IS608 Project -- Sreejaya Vasudevannair¶

Project Title: US Motor Vehicle Fatality Analysis¶

The goal of this project is to create choropleth map of US Motor Vehicle Fatality on US State level. The National Highway Traffic Safety Administration(NHTSA) has a dataset called Fatality Reporting System(FARS) to record every fatal traffic crash in the US. FARS is a nationwide census providing NHTSA, Congress and the American public yearly data regarding fatal injuries suffered in motor vehicle traffic crashes. Collected data include

Crash characteristics
Vehicle characteristics
Person characteristics
Weather and time of the day.

Data Source¶

Download Raw Data from FTP Site and http://www-fars.nhtsa.dot.gov/Trends/TrendsGeneral.aspx.

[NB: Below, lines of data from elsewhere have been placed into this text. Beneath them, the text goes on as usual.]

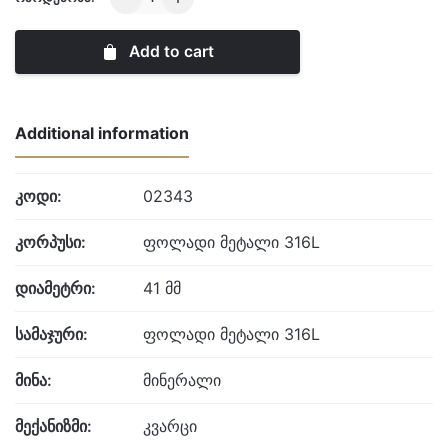
quantity
Add to cart
Additional information
კოდი:
02343
კორპუსი:
ფოლადი მეტალი 316L
დიამეტრი:
41 მმ
სამაჯური:
ფოლადი მეტალი 316L
მინა:
მინერალი
მექანიზმი:
კვარცი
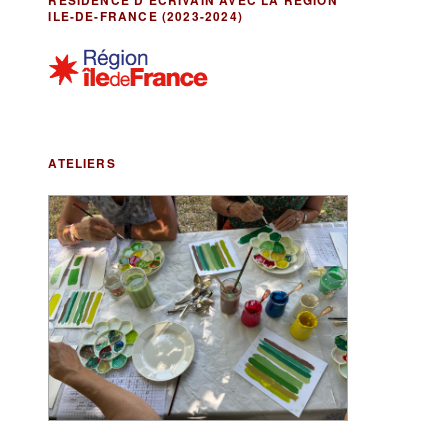
RÉSIDENCE D’ÉCRIVAIN AVEC LA RÉGION
ILE-DE-FRANCE (2023-2024)
ATELIERS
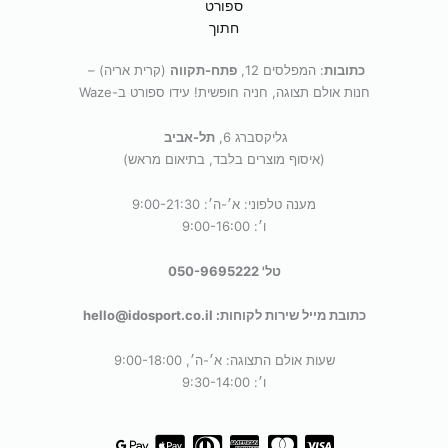
כתובות
: המפלסים 12,
פתח-תקווה
(קרית אריה) –
חנות אולם תצוגה, חניה חופשית! עידו ספורט ב-Waze
גליקסברג 6,
תל-אביב
(איסוף מוצרים בלבד, בתיאום מראש)
מענה טלפוני: א׳-ה׳: 9:00-21:30
ו׳: 9:00-16:00
טל' 050-9695222
כתובת מייל שירות לקוחות: hello@idosport.co.il
שעות אולם התצוגה: א׳-ה׳, 9:00-18:00
ו׳: 9:30-14:00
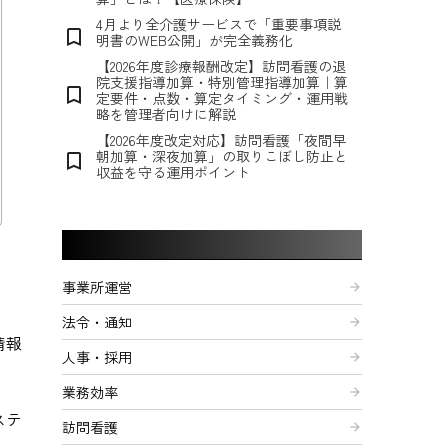
4月より全介護サービスで「重要事項説
bookmark_border
明書のWEB公開」が完全義務化
【2026年度診療報酬改定】訪問看護の退
院支援指導加算・特別管理指導加算｜算
bookmark_border
定要件・点数・算定タイミング・運用戦
略を管理者向けに解説
【2026年度改定対応】訪問看護「夜間早
朝加算・深夜加算」の取りこぼし防止と
bookmark_border
収益を守る運用ポイント
記事カテゴリー
事業所運営
arrow_forward
法令・通知
arrow_forward
情報
人事・採用
arrow_forward
業務効率
arrow_forward
ステ
訪問看護
arrow_forward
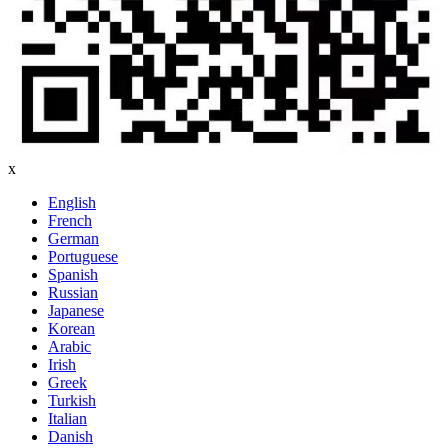
x
English
French
German
Portuguese
Spanish
Russian
Japanese
Korean
Arabic
Irish
Greek
Turkish
Italian
Danish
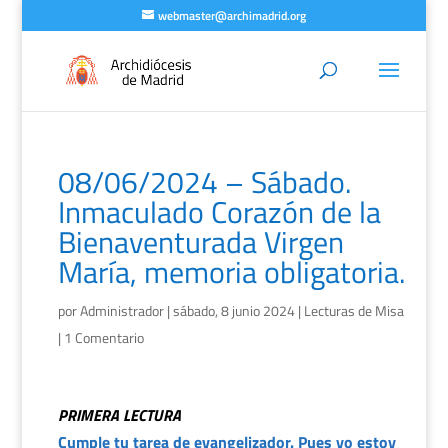
webmaster@archimadrid.org
08/06/2024 – Sábado.
Inmaculado Corazón de la
Bienaventurada Virgen
María, memoria obligatoria.
por
Administrador
|
sábado, 8 junio 2024
|
Lecturas de Misa
|
1 Comentario
PRIMERA LECTURA
Cumple tu tarea de evangelizador. Pues yo estoy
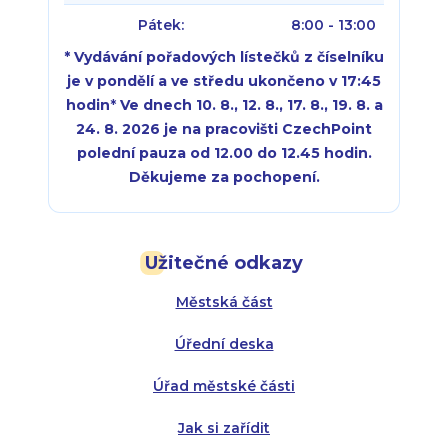
Pátek:
8:00 - 13:00
* Vydávání pořadových lístečků z číselníku
je v pondělí a ve středu ukončeno v 17:45
hodin
*
Ve dnech 10. 8., 12. 8., 17. 8., 19. 8. a
24. 8. 2026 je na pracovišti CzechPoint
polední pauza od 12.00 do 12.45 hodin.
Děkujeme za pochopení.
Pondělí:
Pondělí:
8:00 - 18:00
8:00 - 18:00
Užitečné odkazy
Úterý:
Úterý:
8:00 - 16:00
8:00 - 13:00
Městská část
Středa:
Středa:
8:00 - 18:00
8:00 - 18:00
Úřední deska
Čtvrtek:
Čtvrtek:
8:00 - 16:00
8:00 - 13:00
Úřad městské části
Pátek:
8:00 - 14:30
Jak si zařídit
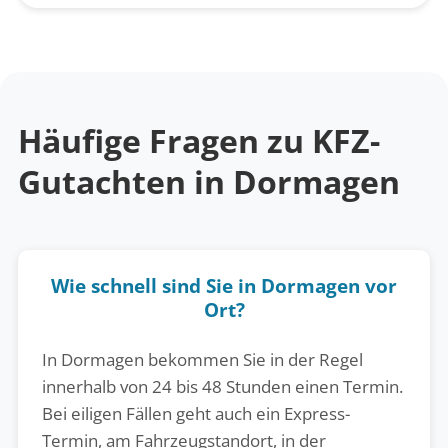
Häufige Fragen zu KFZ-
Gutachten in Dormagen
Wie schnell sind Sie in Dormagen vor
Ort?
In Dormagen bekommen Sie in der Regel
innerhalb von 24 bis 48 Stunden einen Termin.
Bei eiligen Fällen geht auch ein Express-
Termin, am Fahrzeugstandort, in der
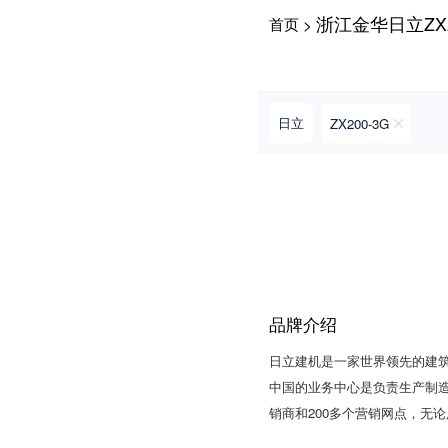
浙江金华日立ZX2
首页
>
请输入手机号
日立
ZX200-3G
提
获
请输入手机号
交
取
即
验
表
证
示
码
您
同
意
品牌介绍
《隐
私
日立建机是一家世界领先的建
政
策》
中国的业务中心是负责生产制造
销商和200多个营销网点，无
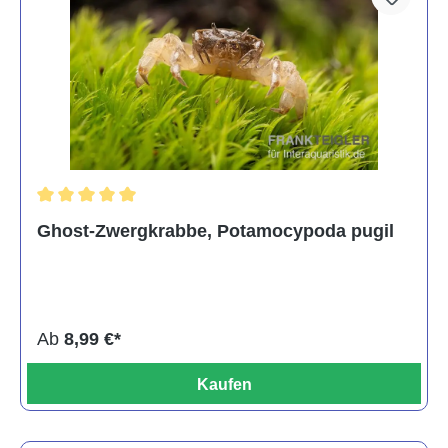
Durchschnittliche Bewertung von 5 von 5 Sternen
Ghost-Zwergkrabbe, Potamocypoda pugil
Ab
8,99 €*
Kaufen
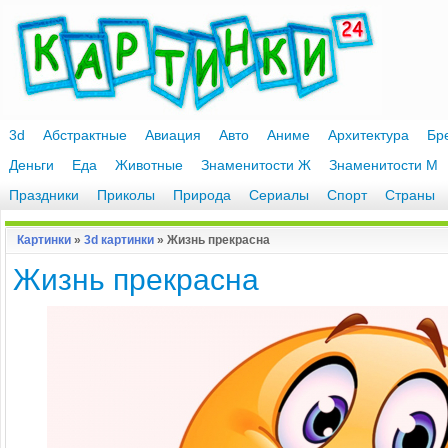
3d
Абстрактные
Авиация
Авто
Аниме
Архитектура
Бр
Деньги
Еда
Животные
Знаменитости Ж
Знаменитости М
Праздники
Приколы
Природа
Сериалы
Спорт
Страны
Картинки
»
3d картинки
» Жизнь прекрасна
Жизнь прекрасна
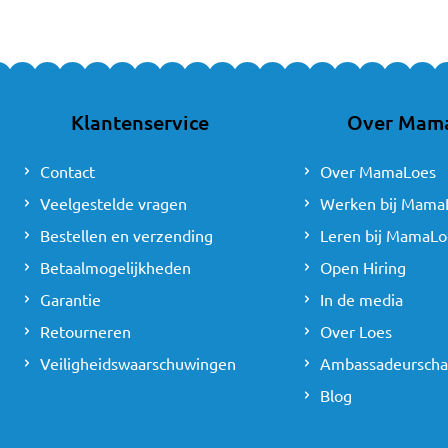
Klantenservice
Over Mam
Contact
Over MamaLoes
Veelgestelde vragen
Werken bij Mama
Bestellen en verzending
Leren bij MamaLo
Betaalmogelijkheden
Open Hiring
Garantie
In de media
Retourneren
Over Loes
Veiligheidswaarschuwingen
Ambassadeursch
Blog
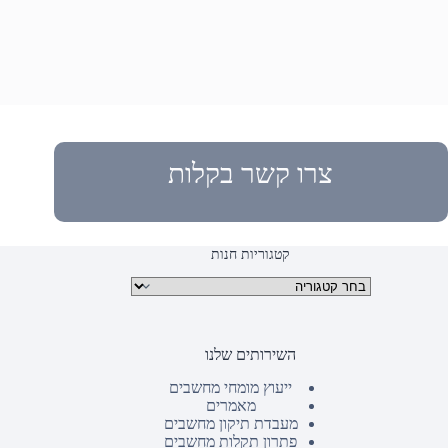
צרו קשר בקלות
קטגוריות חנות
קטגוריות מוצרים
השירותים שלנו
ייעוץ מומחי מחשבים
מאמרים
מעבדת תיקון מחשבים
פתרון תקלות מחשבים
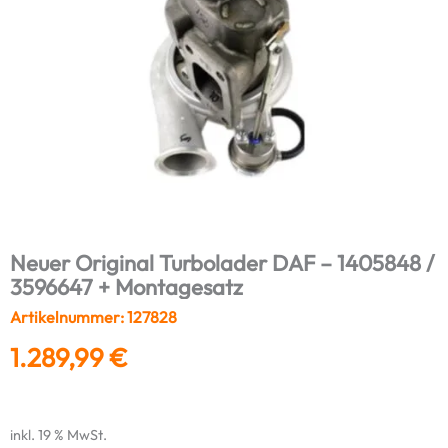
Neuer Original Turbolader DAF – 1405848 /
3596647 + Montagesatz
Artikelnummer: 127828
1.289,99
€
inkl. 19 % MwSt.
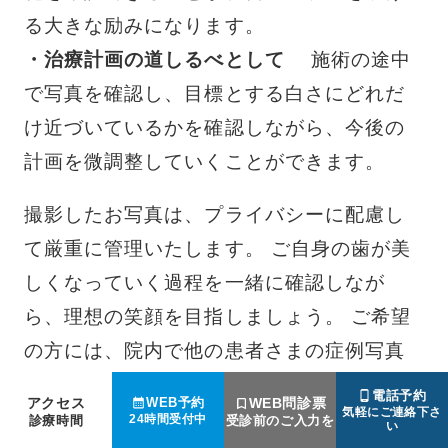
る大きな励みになります。
・治療計画の道しるべとして
施術の途中
で写真を確認し、目標とする白さにどれだ
け近づいているかを確認しながら、今後の
計画を微調整していくことができます。
撮影したお写真は、プライバシーに配慮し
て厳重に管理いたします。 ご自身の歯が美
しくなっていく過程を一緒に確認しなが
ら、理想の笑顔を目指しましょう。 ご希望
の方には、院内で他の患者さまの症例写真
をご覧いただくことも可能ですので、お気
電話予約
アクセス
WEB問診票
WEB予約
気軽にご連絡下さ
軽にお声がけください。
24時間受付中
診療時間
受診前のご入力を
い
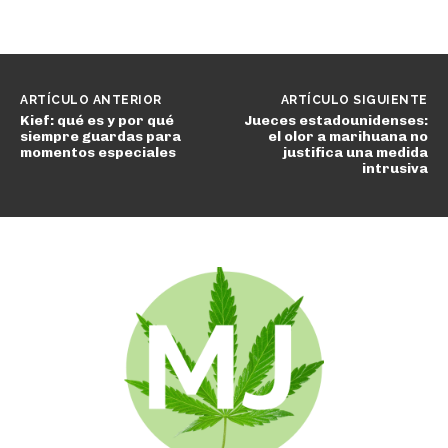
ARTÍCULO ANTERIOR
ARTÍCULO SIGUIENTE
Kief: qué es y por qué
Jueces estadounidenses:
siempre guardas para
el olor a marihuana no
momentos especiales
justifica una medida
intrusiva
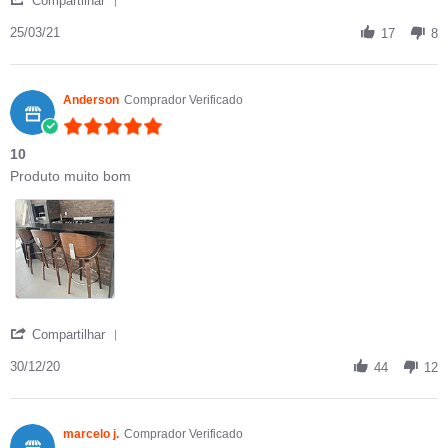
Compartilhar
25/03/21
17
8
Anderson
Comprador Verificado
5.0 star rating
10
Review by Anderson on 30 Dec 2020
review stating 10
Produto muito bom
' Share Review by Anderson on 30 Dec 2020
Compartilhar
30/12/20
44
12
marcelo j.
Comprador Verificado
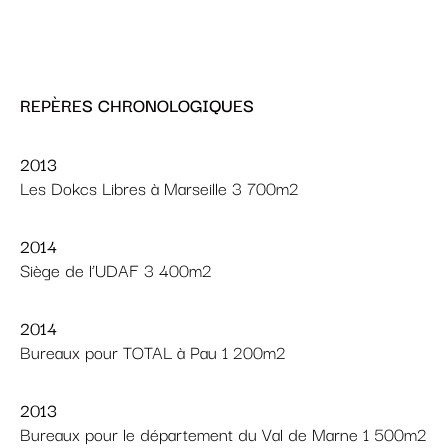
2013
Les Dokcs Libres à Marseille 3 700m2
2014
Siège de l’UDAF 3 400m2
2014
Bureaux pour TOTAL à Pau 1 200m2
2013
Bureaux pour le département du Val de Marne 1 500m2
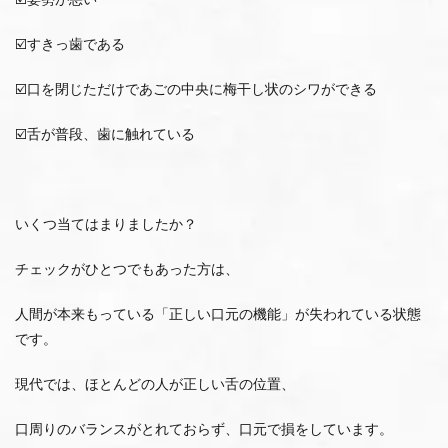
☑️すきっ歯である
☑️口を閉じただけであごの中央に梅干し状のシワができる
☑️舌が普段、歯に触れている
いくつ当てはまりましたか？
チェックがひとつでもあった方は、
人間が本来もっている「正しい口元の機能」が失われている状態
です。
現代では、ほとんどの人が正しい舌の位置、
口周りのバランスがとれておらず、口元で損をしています。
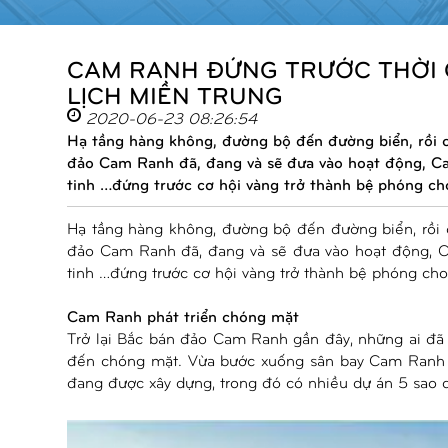
CAM RANH ĐỨNG TRƯỚC THỜI 
LỊCH MIỀN TRUNG
2020-06-23 08:26:54
Hạ tầng hàng không, đường bộ đến đường biển, rồi ca
đảo Cam Ranh đã, đang và sẽ đưa vào hoạt động, Ca
tinh …đứng trước cơ hội vàng trở thành bệ phóng cho
Hạ tầng hàng không, đường bộ đến đường biển, rồi ca
đảo Cam Ranh đã, đang và sẽ đưa vào hoạt động, C
tinh …đứng trước cơ hội vàng trở thành bệ phóng cho 
Cam Ranh phát triển chóng mặt
Trở lại Bắc bán đảo Cam Ranh gần đây, những ai đã
đến chóng mặt. Vừa bước xuống sân bay Cam Ranh đ
đang được xây dựng, trong đó có nhiều dự án 5 sao 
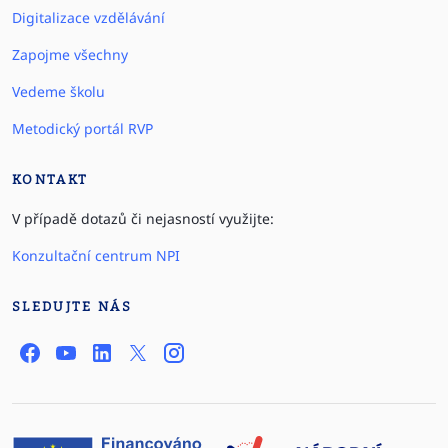
Digitalizace vzdělávání
Zapojme všechny
Vedeme školu
Metodický portál RVP
KONTAKT
V případě dotazů či nejasností využijte:
Konzultační centrum NPI
SLEDUJTE NÁS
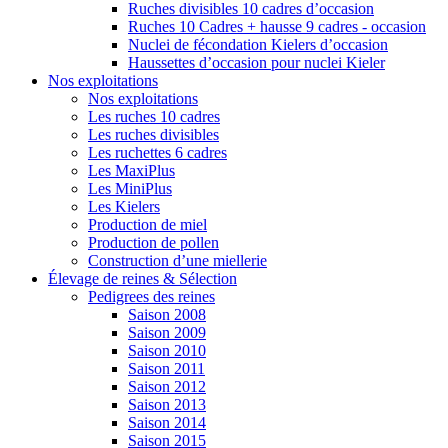
Ruches divisibles 10 cadres d’occasion
Ruches 10 Cadres + hausse 9 cadres - occasion
Nuclei de fécondation Kielers d’occasion
Haussettes d’occasion pour nuclei Kieler
Nos exploitations
Nos exploitations
Les ruches 10 cadres
Les ruches divisibles
Les ruchettes 6 cadres
Les MaxiPlus
Les MiniPlus
Les Kielers
Production de miel
Production de pollen
Construction d’une miellerie
Élevage de reines & Sélection
Pedigrees des reines
Saison 2008
Saison 2009
Saison 2010
Saison 2011
Saison 2012
Saison 2013
Saison 2014
Saison 2015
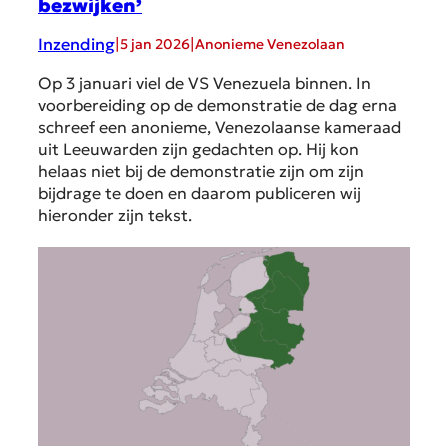
bezwijken’
Inzending
|
|
5 jan 2026
Anonieme Venezolaan
Op 3 januari viel de VS Venezuela binnen. In
voorbereiding op de demonstratie de dag erna
schreef een anonieme, Venezolaanse kameraad
uit Leeuwarden zijn gedachten op. Hij kon
helaas niet bij de demonstratie zijn om zijn
bijdrage te doen en daarom publiceren wij
hieronder zijn tekst.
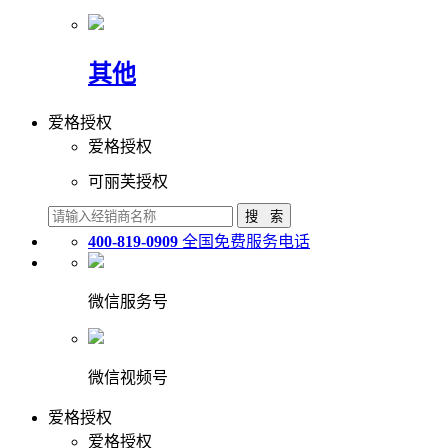
其他
爱格授权
爱格授权
可丽芙授权
400-819-0909
全国免费服务电话
微信服务号
微信视频号
爱格授权
爱格授权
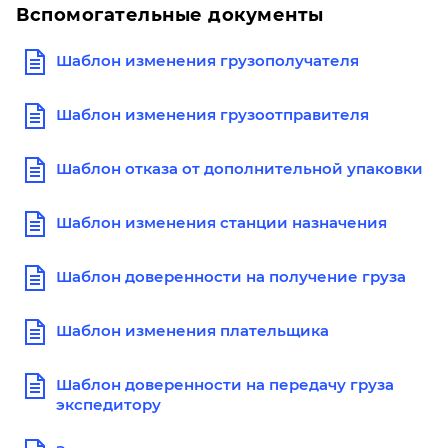
Вспомогательные документы
Шаблон изменения грузополучателя
Шаблон изменения грузоотправителя
Шаблон отказа от дополнительной упаковки
Шаблон изменения станции назначения
Шаблон доверенности на получение груза
Шаблон изменения плательщика
Шаблон доверенности на передачу груза
экспедитору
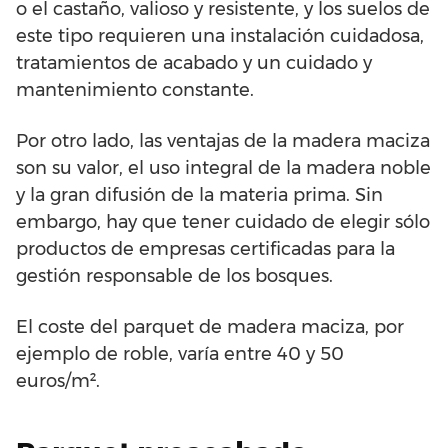
o el castaño, valioso y resistente, y los suelos de
este tipo requieren una instalación cuidadosa,
tratamientos de acabado y un cuidado y
mantenimiento constante.
Por otro lado, las ventajas de la madera maciza
son su valor, el uso integral de la madera noble
y la gran difusión de la materia prima. Sin
embargo, hay que tener cuidado de elegir sólo
productos de empresas certificadas para la
gestión responsable de los bosques.
El coste del parquet de madera maciza, por
ejemplo de roble, varía entre 40 y 50
euros/m².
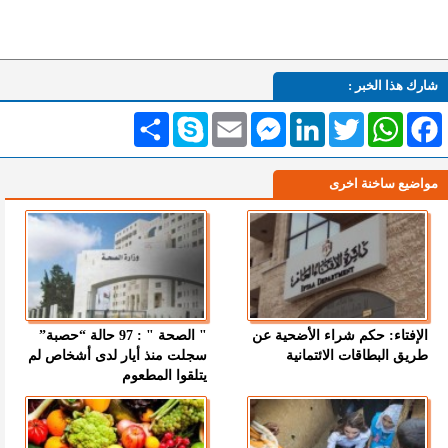
شارك هذا الخبر :
Facebook
WhatsApp
Twitter
LinkedIn
Messenger
Email
Skype
انشر
مواضيع ساخنة اخرى
الإفتاء: حكم شراء الأضحية عن
" الصحة " : 97 حالة “حصبة”
طريق البطاقات الائتمانية
سجلت منذ أيار لدى أشخاص لم
يتلقوا المطعوم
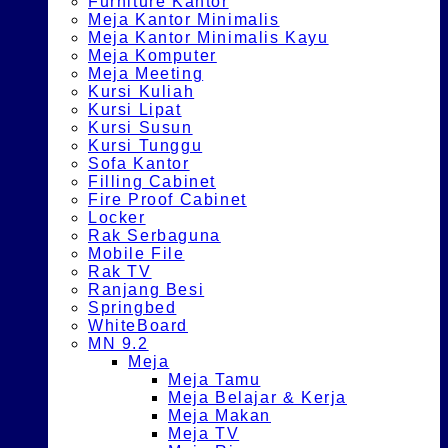
Furniture Kantor
Meja Kantor Minimalis
Meja Kantor Minimalis Kayu
Meja Komputer
Meja Meeting
Kursi Kuliah
Kursi Lipat
Kursi Susun
Kursi Tunggu
Sofa Kantor
Filling Cabinet
Fire Proof Cabinet
Locker
Rak Serbaguna
Mobile File
Rak TV
Ranjang Besi
Springbed
WhiteBoard
MN 9.2
Meja
Meja Tamu
Meja Belajar & Kerja
Meja Makan
Meja TV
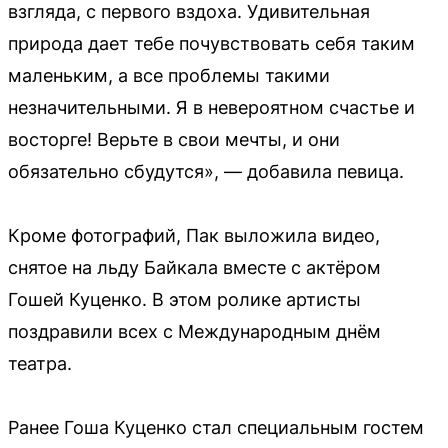
взгляда, с первого вздоха. Удивительная
природа дает тебе почувствовать себя таким
маленьким, а все проблемы такими
незначительными. Я в невероятном счастье и
восторге! Верьте в свои мечты, и они
обязательно сбудутся», — добавила певица.
Кроме фотографий, Пак выложила видео,
снятое на льду Байкала вместе с актёром
Гошей Куценко. В этом ролике артисты
поздравили всех с Международным днём
театра.
Ранее Гоша Куценко стал специальным гостем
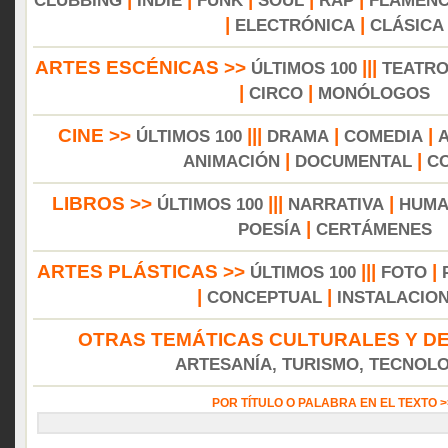
CLUBBING
INDIE
FUNK
SOUL
RAP
FLAMEN
|
|
ELECTRÓNICA
CLÁSICA
ARTES ESCÉNICAS >>
|||
ÚLTIMOS 100
TEATR
|
|
CIRCO
MONÓLOGOS
CINE >>
|||
|
|
ÚLTIMOS 100
DRAMA
COMEDIA
|
|
ANIMACIÓN
DOCUMENTAL
C
LIBROS >>
|||
|
ÚLTIMOS 100
NARRATIVA
HUMA
|
POESÍA
CERTÁMENES
ARTES PLÁSTICAS >>
|||
|
ÚLTIMOS 100
FOTO
|
|
CONCEPTUAL
INSTALACIO
OTRAS TEMÁTICAS CULTURALES Y DE
ARTESANÍA, TURISMO, TECNOLOG
POR TÍTULO O PALABRA EN EL TEXTO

The files are saved as .dbf. I converted them to comma delimited vectors(CSV).

The project provide a general idea on the Fatal Traffic crashes in US.

%matplotlib inline import numpy as np from numpy import * import random import matplotlib.pyplot as plt import pandas as pd

import plotly from plotly.graph_objs import Scatter, Layout import plotly.plotly as py import plotly.graph_objs as go

** Fatality trend from 1994 to 2014 **

In [55]:

#df=pd.read_csv('C:/DataAnalytics/MSDASemester3/608/Project/Data_proj/CSV/USAFatalCrashes1994_2014.csv')
df=pd.read_csv('https://raw.githubusercontent.com/srajeev1/IS608Project/master/data/USAFatalCrashes1994_2014.csv')
plotly.offline.init_notebook_mode() # run at the start of every notebook
plotly.offline.iplot({
"data": [{
    "x": df.Year,
    "y": df.Total
}],
      
"layout": go.Layout(
    title='Total Crashes By Year',
    xaxis=dict(
        title='Year',
        titlefont=dict(
            family='Courier New, monospace',
            size=18,
            color='#7f7f7f'
        )
    ),
    yaxis=dict(
        title='Count',
        titlefont=dict(
            family='Courier New, monospace',
            size=18,
            color='#7f7f7f'
        )
    )
)
})

The Fatality Rate has declining from 2005.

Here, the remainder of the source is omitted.